Each line below should be repeated exactly as written, with no pictures carried over.

(Stored data)
== == ==

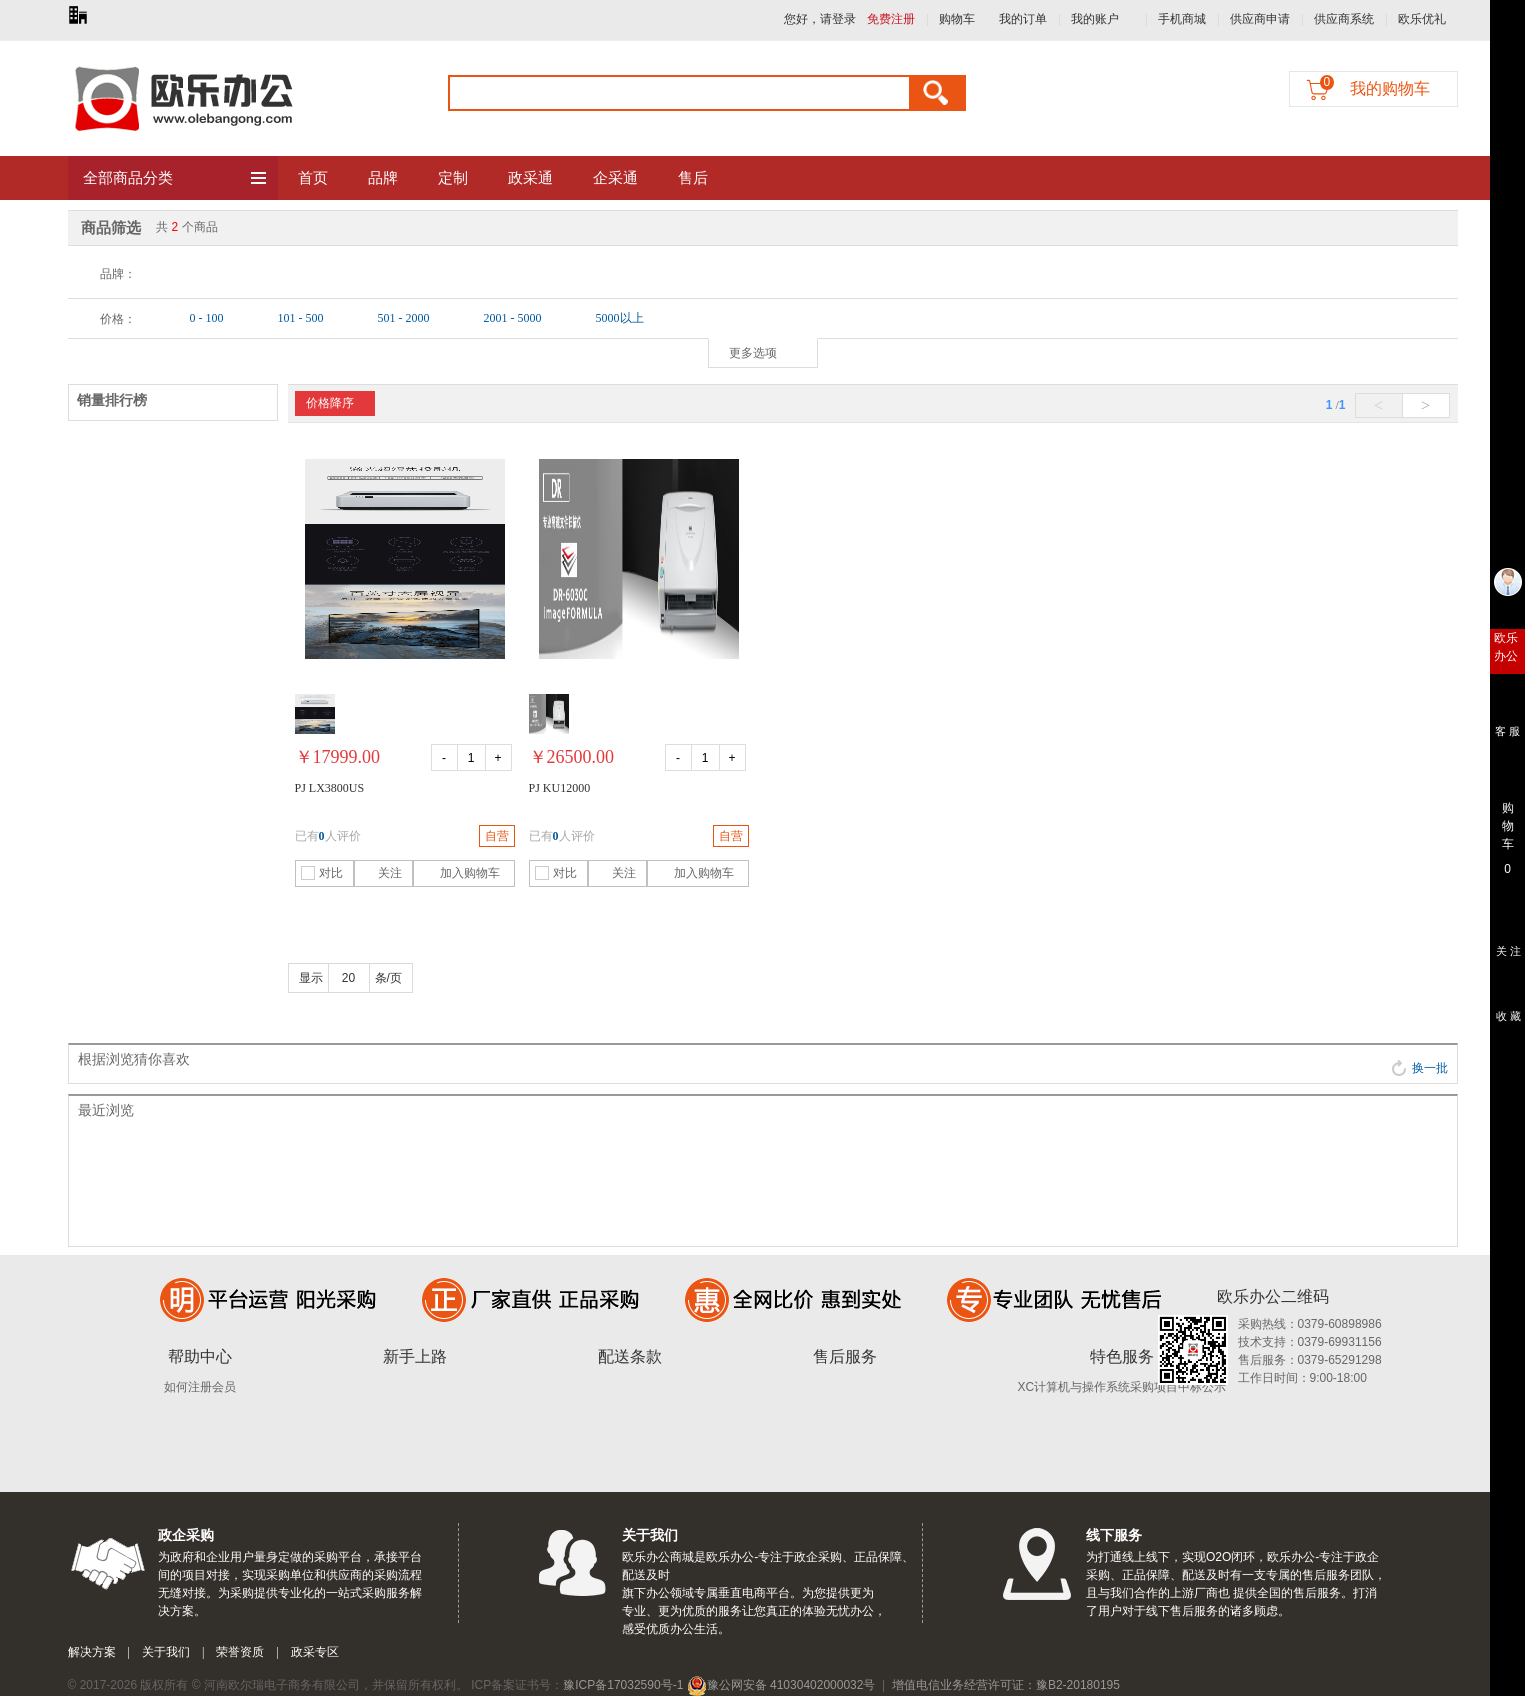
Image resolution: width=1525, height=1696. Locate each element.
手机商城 (1182, 19)
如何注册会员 (200, 1387)
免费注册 (891, 19)
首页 (313, 178)
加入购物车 (459, 873)
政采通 (530, 178)
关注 (380, 873)
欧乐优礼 (1422, 19)
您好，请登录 (820, 19)
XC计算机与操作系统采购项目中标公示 (1122, 1387)
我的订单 (1023, 19)
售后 (693, 178)
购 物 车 (1507, 821)
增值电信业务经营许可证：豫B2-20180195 (1006, 1685)
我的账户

== == ==

▶ Solution to the problem:
Image resolution: width=1525, height=1696. Locate each element.
手机商城 (1182, 19)
如何注册会员 (200, 1387)
免费注册 (891, 19)
首页 (313, 178)
加入购物车 (459, 873)
政采通 (530, 178)
关注 (380, 873)
欧乐优礼 (1422, 19)
您好，请登录 (820, 19)
XC计算机与操作系统采购项目中标公示 (1122, 1387)
我的订单 (1023, 19)
售后 (693, 178)
购 物 车 (1507, 821)
增值电信业务经营许可证：豫B2-20180195 (1006, 1685)
我的账户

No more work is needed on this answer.